Interventions: Lactose microencapsulated vitamin D3 100 000 IU orally at baseline, then 3 monthly (three or more doses); untreated subjects were observed contemporaneously.
Main outcome measures: Serum levels of 25-hydroxyvitamin D [25(OH)D] at 6 months compared with baseline; acceptability of the program to residents and staff.

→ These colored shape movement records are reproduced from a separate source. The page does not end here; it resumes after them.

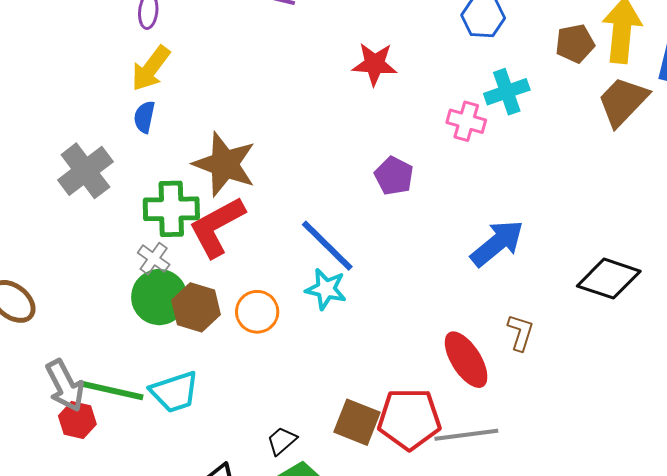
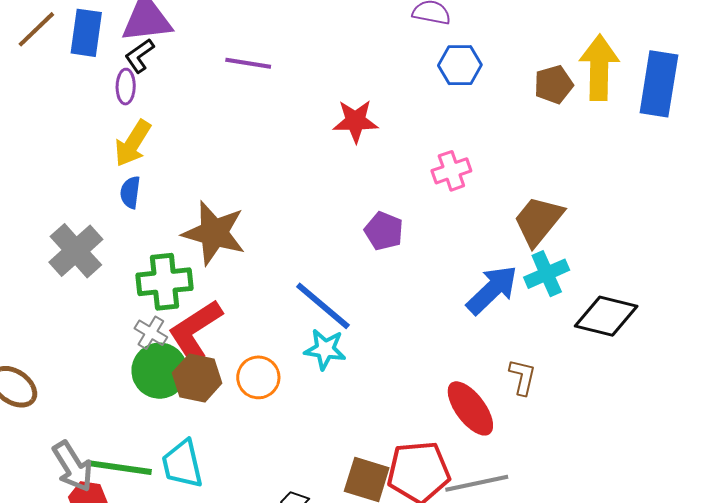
cyan cross: (507, 92) -> (547, 274), moved
brown trapezoid: (623, 101) -> (538, 221), moved
pink cross: (466, 121) -> (451, 171), turned -30
red L-shape: (217, 227) -> (195, 331), moved
cyan trapezoid: (174, 392) -> (182, 464), turned 100

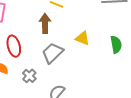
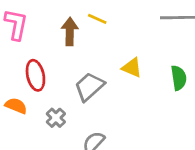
brown arrow: (45, 23) -> (70, 32), moved

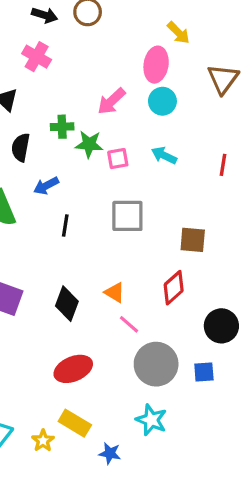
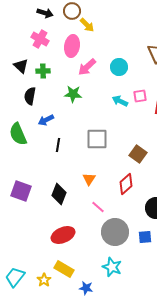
yellow arrow: (178, 33) -> (87, 25), moved
pink ellipse: (156, 65) -> (72, 46), moved
green cross: (62, 127) -> (43, 71), moved
pink square: (118, 159) -> (140, 96), moved
brown square: (193, 240) -> (138, 154), turned 30
orange triangle: (115, 292) -> (89, 179), moved, turned 32

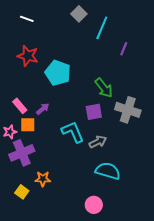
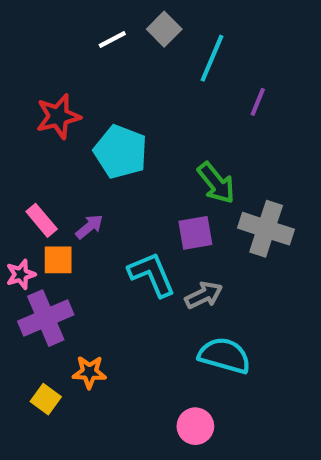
white line: (27, 19) -> (112, 39), moved, turned -48
red star: (28, 56) -> (58, 116), turned -30

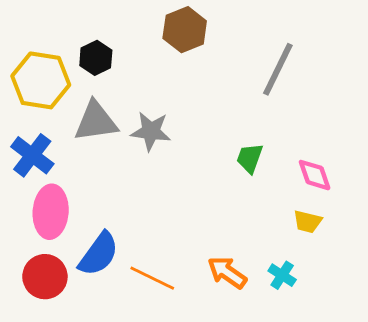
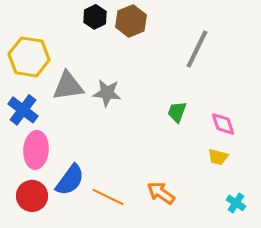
black hexagon: (96, 58) -> (95, 17), moved
cyan cross: (282, 275) -> (236, 203), moved

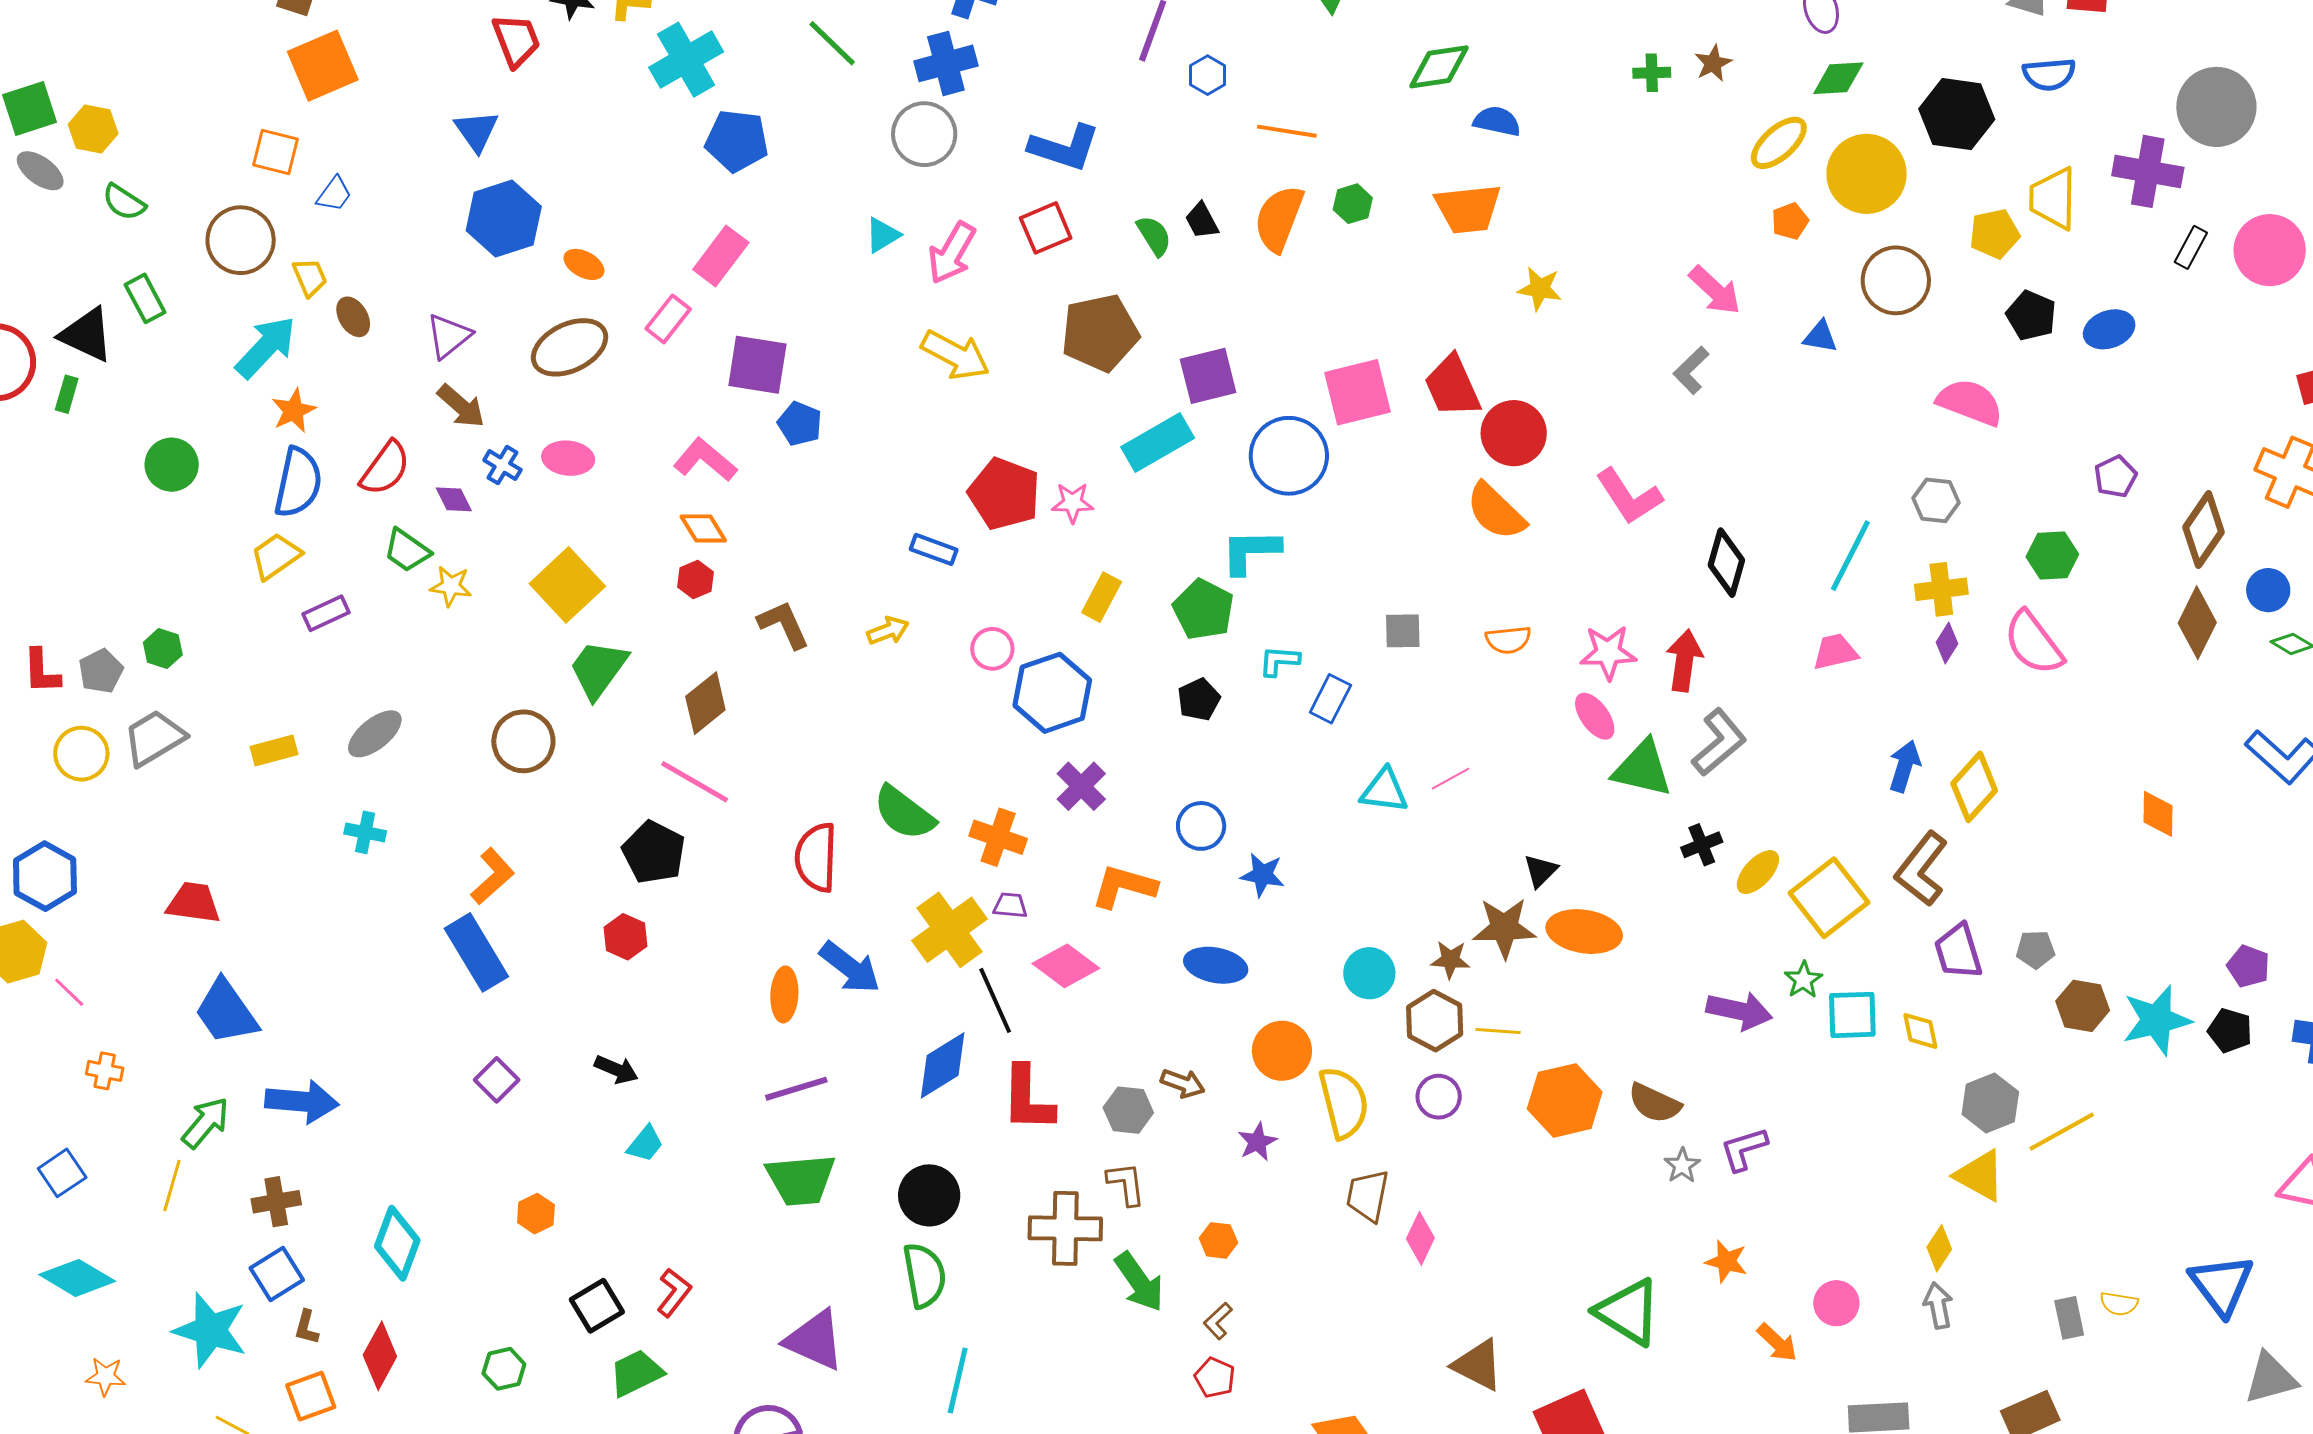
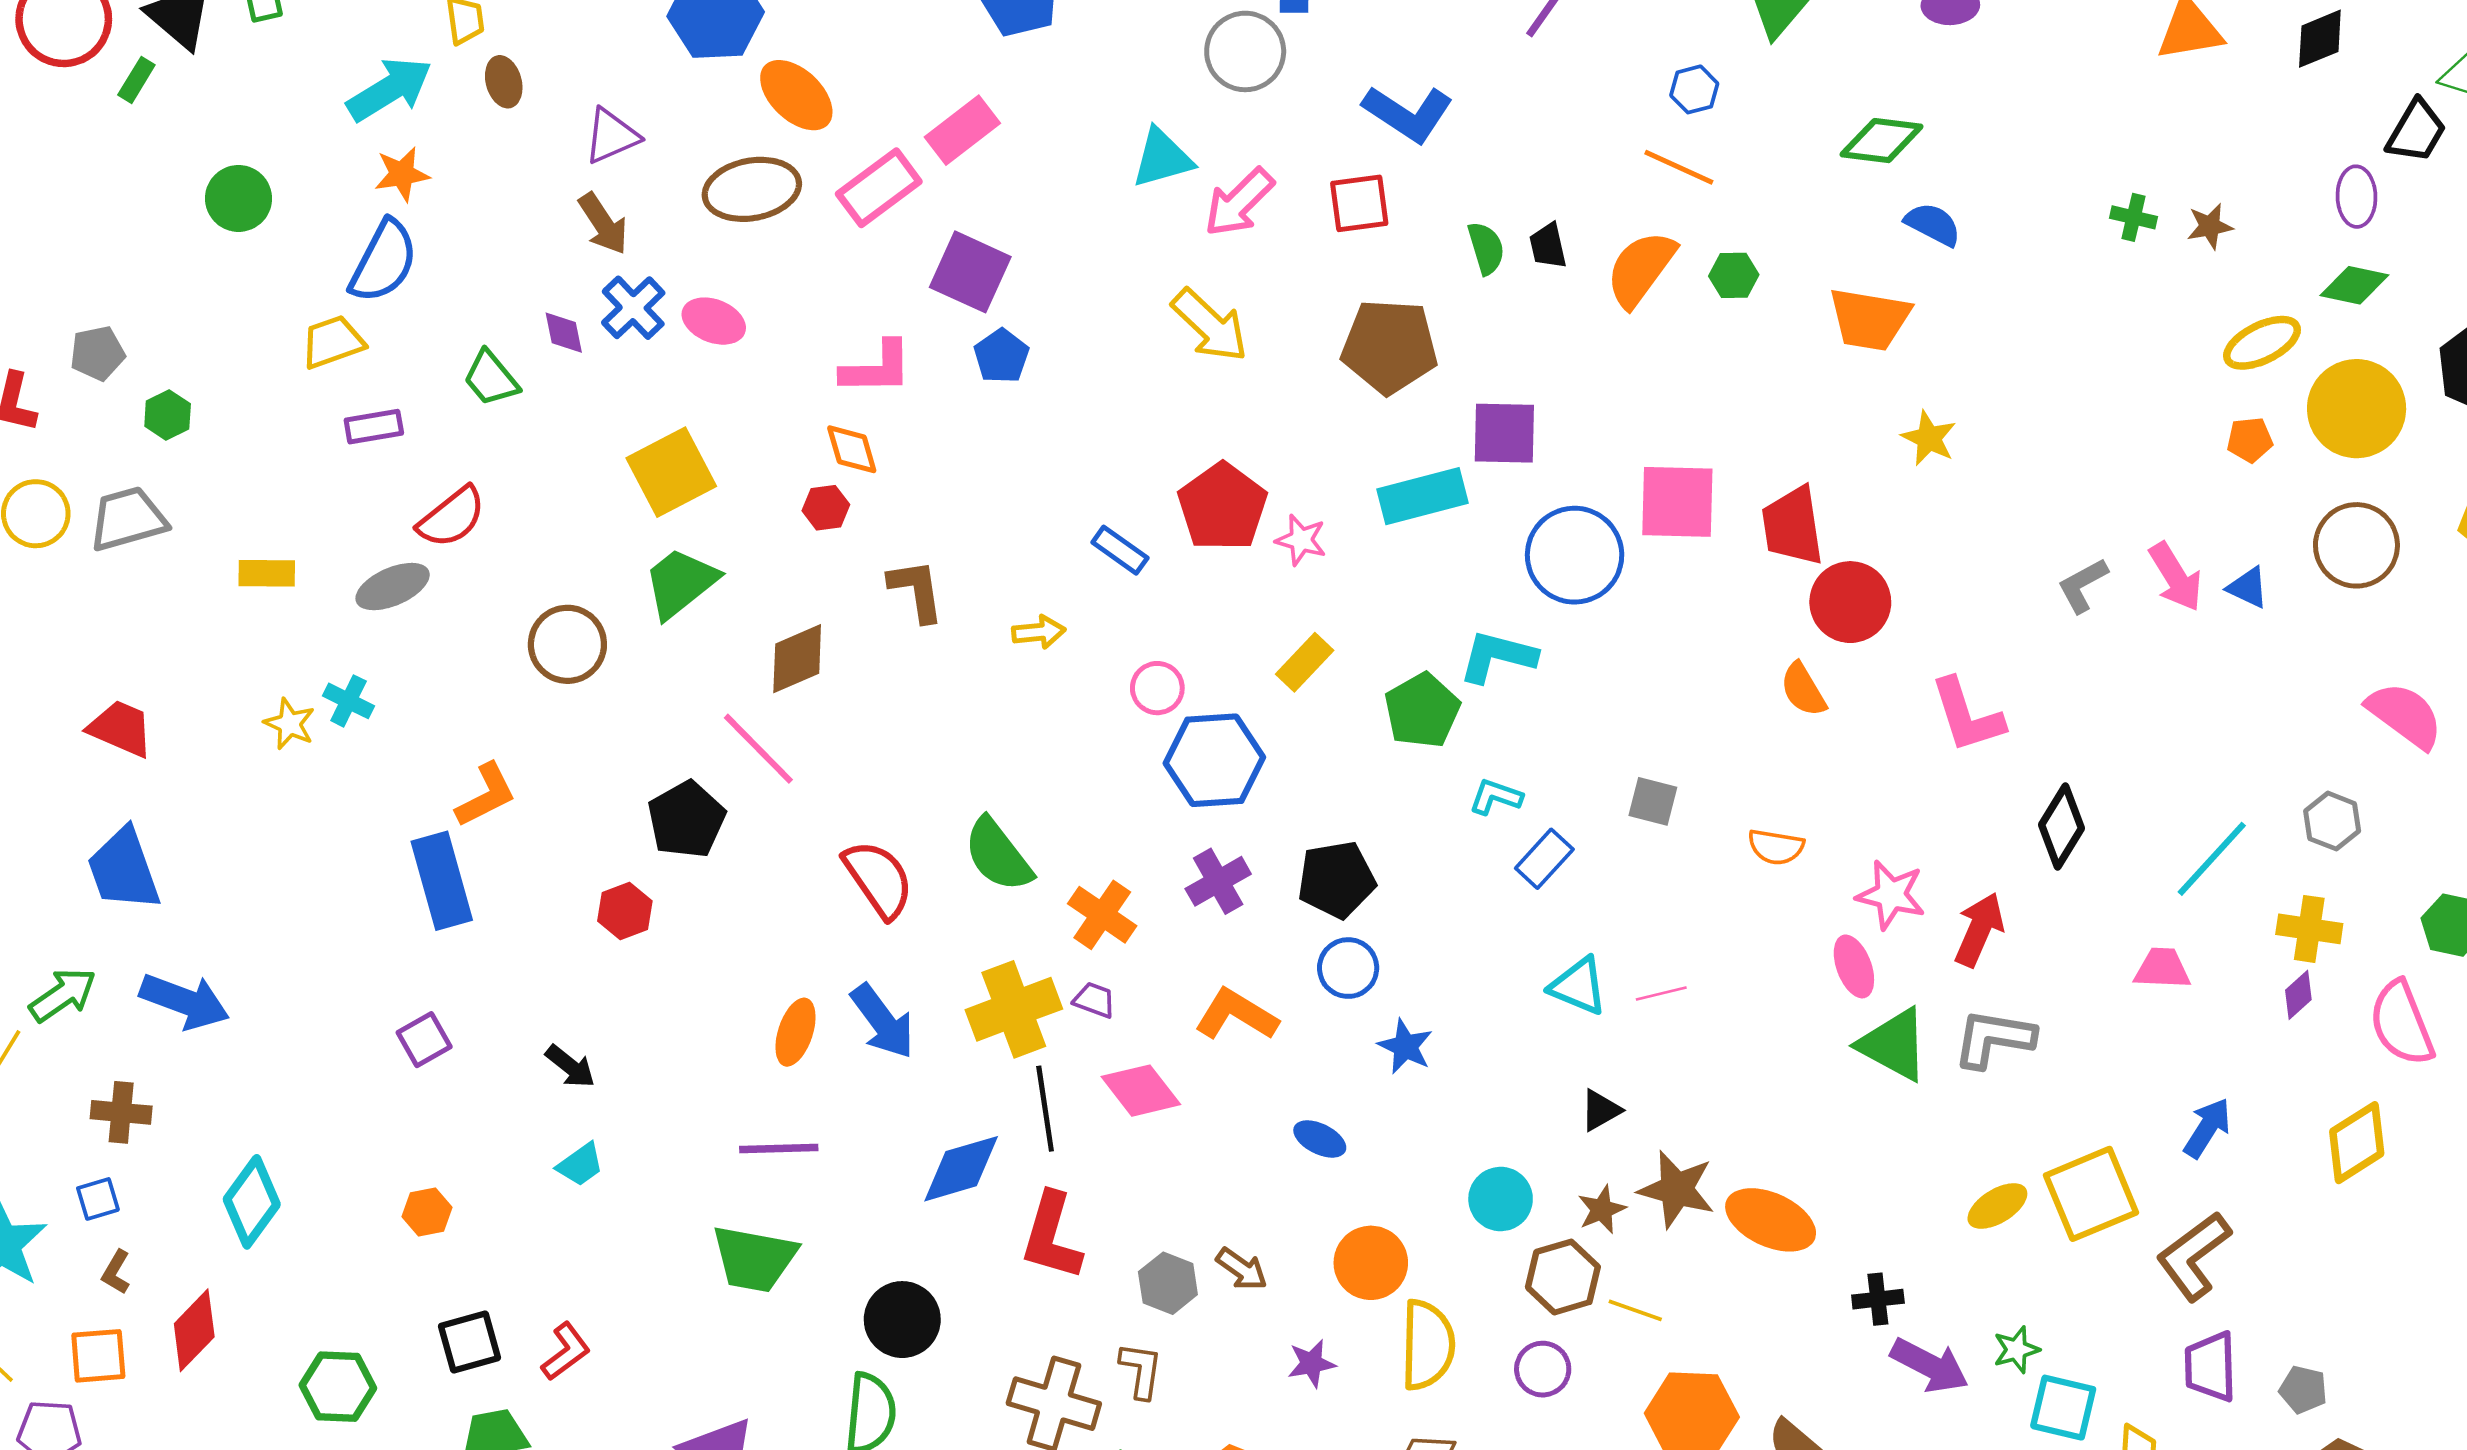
blue hexagon: (1208, 75) -> (1694, 89), moved
cyan triangle: (883, 235) -> (1162, 158), size x1.4
orange ellipse: (584, 264) -> (796, 95), size x1.6
pink arrow: (1715, 290) -> (2176, 577), moved
pink rectangle: (668, 319) -> (879, 188), size x1.4
pink L-shape: (705, 460) -> (877, 368), turned 124
blue cross: (502, 465) -> (633, 308), size x1.4
red semicircle: (385, 468) -> (452, 517), moved
orange semicircle: (1496, 511) -> (1803, 690), size x0.7
yellow star: (451, 586) -> (290, 724), moved
gray pentagon: (101, 671) -> (97, 353), moved
black pentagon: (1199, 700) -> (1336, 880), moved, size x1.5
gray L-shape: (1719, 742) -> (1994, 1039), turned -146
yellow diamond: (1974, 787) -> (2357, 1143), moved
black cross: (1702, 845) -> (1878, 1299), moved
red semicircle: (816, 857) -> (879, 879), turned 128
black triangle: (1541, 871) -> (1601, 1110), moved
yellow square: (1829, 898) -> (2091, 1194), moved
brown star: (1450, 960) -> (1602, 1209), turned 30
blue ellipse: (1216, 965) -> (1320, 1139), size x0.7
blue square: (277, 1274) -> (98, 1199), size x0.7
green hexagon: (504, 1369) -> (338, 1387), size x1.4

Results: At baseline, 95% of residents assessed (n = 137) had serum 25(OH)D levels below the desirable range of 60–160 nmol/L. At 6 months, all treated residents (n = 98) achieved desired levels, with the mean (± SD) 25(OH)D level increasing from 36.4 ± 12.6 nmol/L (range, 12–75 nmol/L) at baseline to 124.0 ± 27.9 nmol/L (range, 68–244 nmol/L). In no resident did 25(OH)D approach toxic levels. The mean serum 25(OH)D level remained low in the control group (n = 27): 42.8 ± 18.3 nmol/L (range, 18–98 nmol/L). The difference between the mean 25(OH)D levels of treatment and control groups at 6 months was 81.2 nmol/L (95% CI, 69.7–92.0 nmol/L). The cost of the supplement was $4 per resident per annum. Substudies showed mean trough serum 25(OH)D levels in the desired range at 3 months (n = 31), but below the desired range at 6 months (n = 50). Subjects given 3-monthly doses for up to 2 years maintained serum 25(OH)D levels within the desired range, with no trend toward undesirable accumulation (n = 11).
Conclusions: Vitamin D3 100 000 IU given orally 3 monthly is a practical, safe, effective and inexpensive way to meet the vitamin D3 requirements of aged-care residents.